■ Material for this exercise:
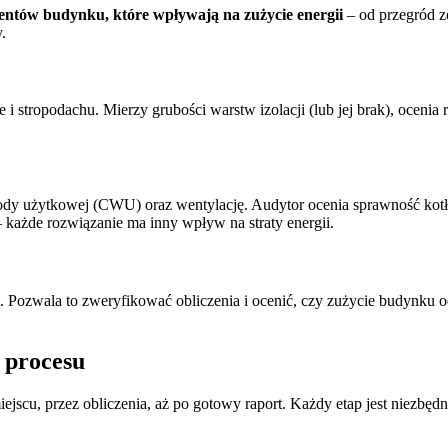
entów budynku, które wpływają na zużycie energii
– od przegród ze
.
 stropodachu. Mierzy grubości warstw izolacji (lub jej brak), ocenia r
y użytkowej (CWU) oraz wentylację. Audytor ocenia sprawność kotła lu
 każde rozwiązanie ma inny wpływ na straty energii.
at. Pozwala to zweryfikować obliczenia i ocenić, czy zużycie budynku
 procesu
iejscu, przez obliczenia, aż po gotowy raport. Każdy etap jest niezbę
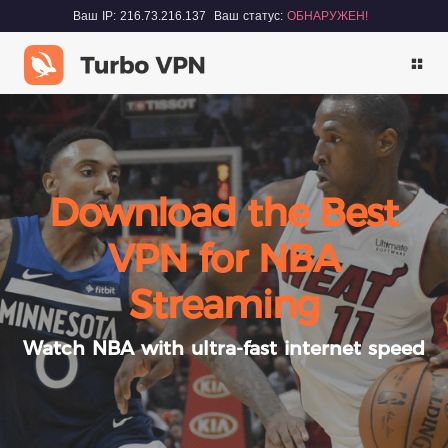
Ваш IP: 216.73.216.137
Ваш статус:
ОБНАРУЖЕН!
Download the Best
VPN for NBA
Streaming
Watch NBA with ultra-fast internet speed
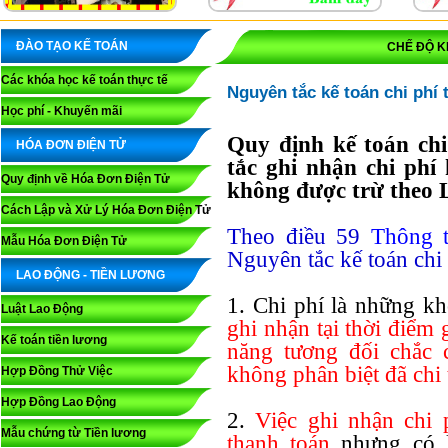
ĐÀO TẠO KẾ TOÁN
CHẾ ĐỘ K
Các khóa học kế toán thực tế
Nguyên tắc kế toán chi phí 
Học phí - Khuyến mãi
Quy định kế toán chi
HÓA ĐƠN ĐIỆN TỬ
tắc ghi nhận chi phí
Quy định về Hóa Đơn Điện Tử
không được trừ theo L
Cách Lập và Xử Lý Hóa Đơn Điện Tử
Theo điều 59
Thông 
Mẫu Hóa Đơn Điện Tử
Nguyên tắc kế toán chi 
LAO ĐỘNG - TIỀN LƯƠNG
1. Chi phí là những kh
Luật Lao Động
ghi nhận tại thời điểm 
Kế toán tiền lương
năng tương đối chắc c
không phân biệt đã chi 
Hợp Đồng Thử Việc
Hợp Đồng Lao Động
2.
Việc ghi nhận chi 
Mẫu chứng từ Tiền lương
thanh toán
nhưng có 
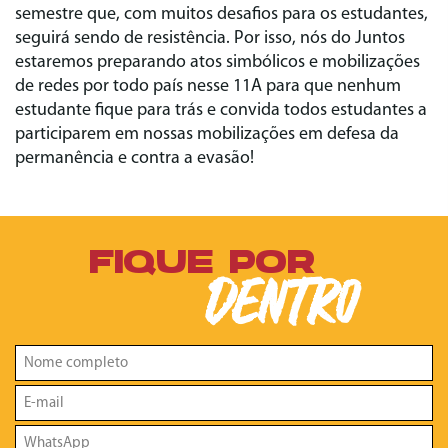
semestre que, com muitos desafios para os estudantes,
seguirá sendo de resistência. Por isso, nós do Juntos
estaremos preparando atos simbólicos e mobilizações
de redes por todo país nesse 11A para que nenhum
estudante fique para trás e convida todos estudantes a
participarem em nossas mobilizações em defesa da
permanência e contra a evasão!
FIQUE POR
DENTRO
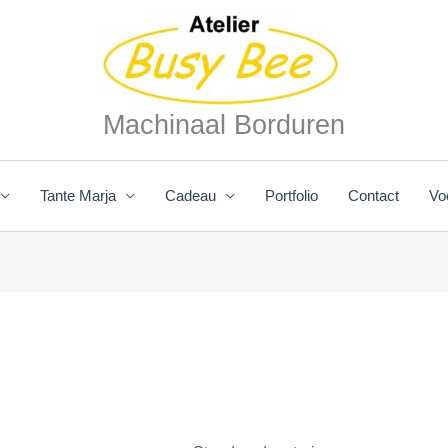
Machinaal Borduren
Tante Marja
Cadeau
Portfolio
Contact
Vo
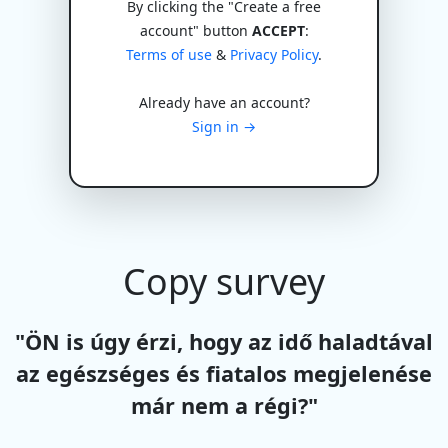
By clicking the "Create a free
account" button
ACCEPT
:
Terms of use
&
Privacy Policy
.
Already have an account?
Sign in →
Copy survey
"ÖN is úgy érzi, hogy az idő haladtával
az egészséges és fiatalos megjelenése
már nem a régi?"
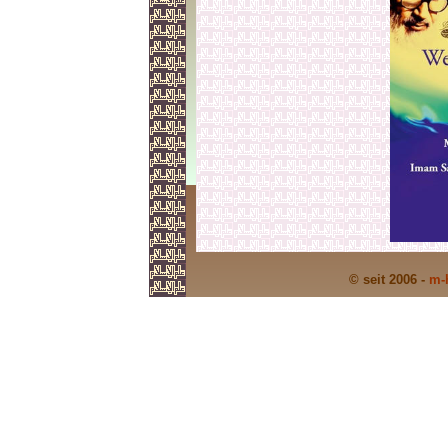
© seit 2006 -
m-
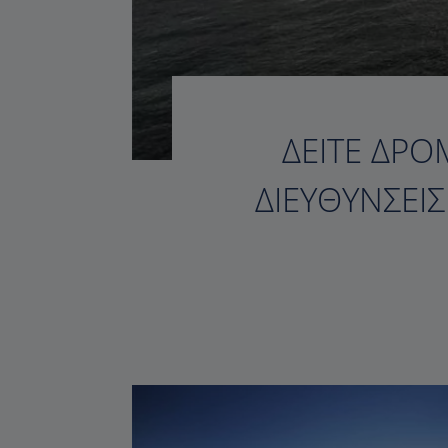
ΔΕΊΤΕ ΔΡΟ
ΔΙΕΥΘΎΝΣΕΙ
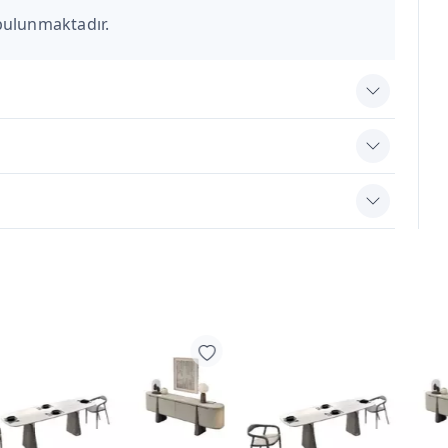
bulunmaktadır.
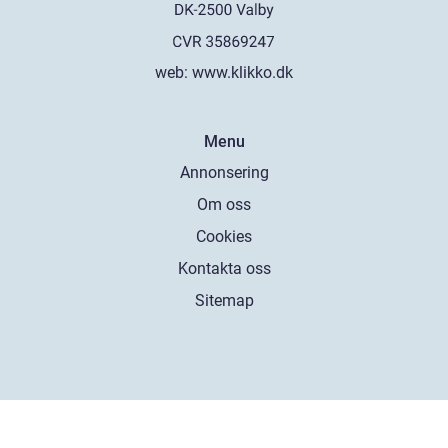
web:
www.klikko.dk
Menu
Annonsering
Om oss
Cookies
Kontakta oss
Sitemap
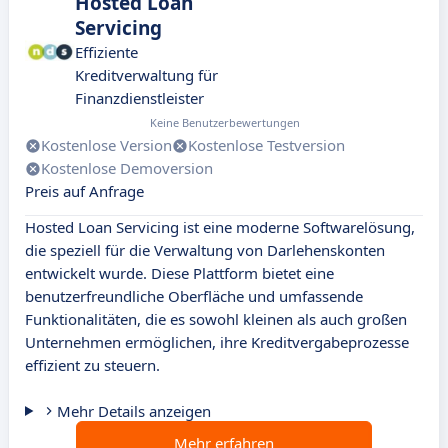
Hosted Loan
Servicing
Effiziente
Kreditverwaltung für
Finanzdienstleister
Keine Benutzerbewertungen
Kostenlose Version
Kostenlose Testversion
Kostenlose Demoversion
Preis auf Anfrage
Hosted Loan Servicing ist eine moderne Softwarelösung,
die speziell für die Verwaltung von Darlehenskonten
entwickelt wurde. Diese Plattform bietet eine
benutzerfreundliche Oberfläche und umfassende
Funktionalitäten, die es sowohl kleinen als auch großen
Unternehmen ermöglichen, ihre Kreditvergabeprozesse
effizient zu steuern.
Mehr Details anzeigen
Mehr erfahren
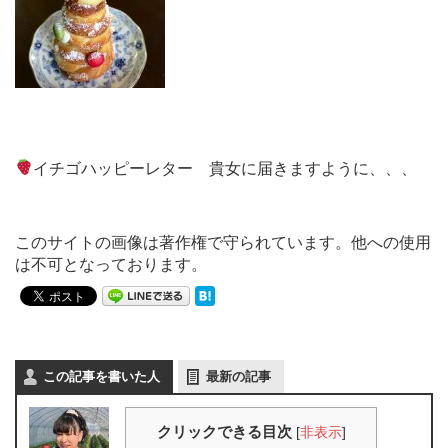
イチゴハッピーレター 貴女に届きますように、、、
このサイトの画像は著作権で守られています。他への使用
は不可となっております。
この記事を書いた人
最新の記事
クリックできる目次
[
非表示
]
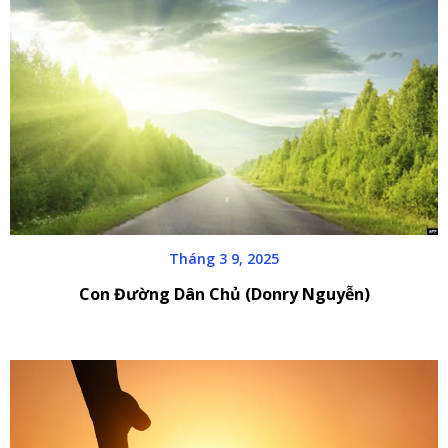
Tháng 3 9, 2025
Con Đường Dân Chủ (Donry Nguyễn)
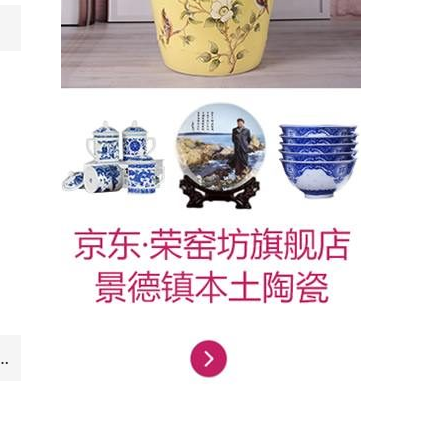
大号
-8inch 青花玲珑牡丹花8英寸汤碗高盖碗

---

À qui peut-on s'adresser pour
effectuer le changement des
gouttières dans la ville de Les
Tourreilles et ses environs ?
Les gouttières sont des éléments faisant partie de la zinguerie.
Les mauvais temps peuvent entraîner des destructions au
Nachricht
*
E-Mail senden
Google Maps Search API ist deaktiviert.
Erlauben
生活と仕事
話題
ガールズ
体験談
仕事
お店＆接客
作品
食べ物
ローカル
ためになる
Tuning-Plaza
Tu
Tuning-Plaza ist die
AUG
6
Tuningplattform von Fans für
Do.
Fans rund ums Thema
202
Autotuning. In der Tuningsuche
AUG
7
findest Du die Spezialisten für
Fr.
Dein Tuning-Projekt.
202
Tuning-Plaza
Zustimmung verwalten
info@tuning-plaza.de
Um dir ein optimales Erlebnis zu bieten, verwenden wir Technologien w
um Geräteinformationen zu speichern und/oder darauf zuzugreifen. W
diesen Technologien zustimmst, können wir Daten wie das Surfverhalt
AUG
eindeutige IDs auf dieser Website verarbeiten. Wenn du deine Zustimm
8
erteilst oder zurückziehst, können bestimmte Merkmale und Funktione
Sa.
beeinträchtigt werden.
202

■ Task statement: Repeat, character for character, the lines of the material above from the line with "entów budynku, które" through the line with "każde rozwiązanie ma".

■ Expected output:
entów budynku, które wpływają na zużycie energii
– od przegród ze
.
 stropodachu. Mierzy grubości warstw izolacji (lub jej brak), ocenia r
y użytkowej (CWU) oraz wentylację. Audytor ocenia sprawność kotła lu
 każde rozwiązanie ma inny wpływ na straty energii.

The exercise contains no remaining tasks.